Rule-less PVP just leads to a total mess. You need to establish some setting rules so people know what their characters can do.

Also, um, that's One Punch Man. If it's actually One Punch Man it can be like that.
@Mercurial: It doesn't, but I don't think scrapping the setting rules the GM has come up is a fair thing to ask for.
@Archmage MC: You clearly have not seen very much shonen. Or... action anime in general.

The power scale wildly varies across all different series. There's not some consistent level. And all of them still have a setting with rules regardless of how much they ignore physics. In fact, a lot of them take time to explain these rules so that weird stuff is even more shocking or that the viewer understands what's going on in a fight.

The rules *help* the over the top... ness.

Also, shonen's a demographic, not a genre.

RPs almost always have no true main character, and if people are creative writers they can introduce variety within the rules of the RP's setting. I've seen it many times before.

Killing off player characters all the time is bad. You shouldn't do it unless it's on the player's term. But making death a joke *in the setting* is a terrible idea because it removes a lot of the drama from fights with the villains.
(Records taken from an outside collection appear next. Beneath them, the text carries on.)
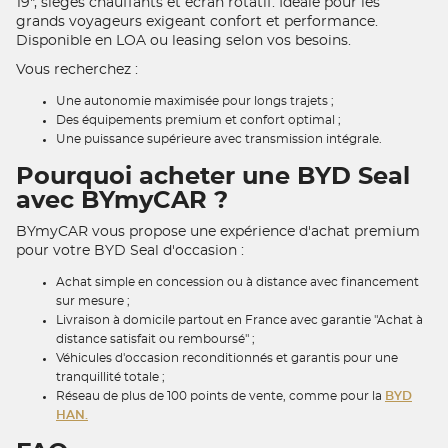
19", sièges chauffants et écran rotatif. Idéale pour les
grands voyageurs exigeant confort et performance.
Disponible en LOA ou leasing selon vos besoins.
Vous recherchez :
Une autonomie maximisée pour longs trajets ;
Des équipements premium et confort optimal ;
Une puissance supérieure avec transmission intégrale.
Pourquoi acheter une BYD Seal
avec BYmyCAR ?
BYmyCAR vous propose une expérience d'achat premium
pour votre BYD Seal d'occasion :
Achat simple en concession ou à distance avec financement
sur mesure ;
Livraison à domicile partout en France avec garantie "Achat à
distance satisfait ou remboursé" ;
Véhicules d'occasion reconditionnés et garantis pour une
tranquillité totale ;
Réseau de plus de 100 points de vente, comme pour la
BYD
HAN.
The heroes don't have to aim to kill. But if that's the case then the villains being murderous in intent can make them all the more dastardly, and can be a good demarcation for variety in villains. Is one more noble? Does one leave their enemies alive so they can get stronger for next time?

Totally removing the danger of death *in the setting* can harm a story like this if you want a serious plot.

Now, there's plenty of things that don't have a danger of death in them that I enjoy a lot. But when it comes to something *like this*, even if the players know it's not going to happen it can still assist in the feeling of what we're writing.
@Archmage MC: ... There's a *lot* of shonen where death is very permanent and matters a lot though. Most of them, even. ^^;

Sentai is kind of... an entirely different thing too.
You can have something over the top and still have a setting where there are consistent rules that get followed.

In fact, that can make character planning a lot easier if you know what you're working with.

I'll be honest, as much as I love One Punch Man it's not the inspiration I think we should be looking at here.

Neither is making death a joke if we want to have any kind of serious plot.